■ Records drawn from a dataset
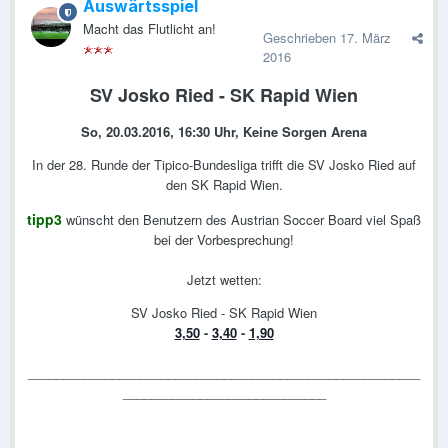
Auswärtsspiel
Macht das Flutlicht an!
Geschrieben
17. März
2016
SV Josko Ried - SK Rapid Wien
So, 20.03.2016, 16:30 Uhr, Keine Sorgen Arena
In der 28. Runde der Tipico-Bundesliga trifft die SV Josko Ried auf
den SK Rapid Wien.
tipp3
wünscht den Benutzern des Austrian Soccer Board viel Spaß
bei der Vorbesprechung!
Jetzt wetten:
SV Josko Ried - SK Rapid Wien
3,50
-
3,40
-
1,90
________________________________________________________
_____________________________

...

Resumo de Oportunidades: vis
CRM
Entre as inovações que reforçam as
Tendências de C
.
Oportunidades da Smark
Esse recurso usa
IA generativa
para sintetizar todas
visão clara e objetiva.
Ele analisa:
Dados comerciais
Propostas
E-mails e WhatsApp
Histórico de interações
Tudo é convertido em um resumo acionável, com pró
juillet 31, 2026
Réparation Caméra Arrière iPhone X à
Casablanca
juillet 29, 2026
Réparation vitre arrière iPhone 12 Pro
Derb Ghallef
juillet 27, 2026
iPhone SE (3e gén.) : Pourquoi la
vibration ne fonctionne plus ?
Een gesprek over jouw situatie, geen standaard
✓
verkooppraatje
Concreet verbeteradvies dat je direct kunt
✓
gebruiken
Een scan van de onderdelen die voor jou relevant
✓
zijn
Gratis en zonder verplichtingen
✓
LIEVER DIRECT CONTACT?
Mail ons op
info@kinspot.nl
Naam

■ What you should do
Please tally the lines above that contain "juillet" and report nothing but the total.

■ Task answer
3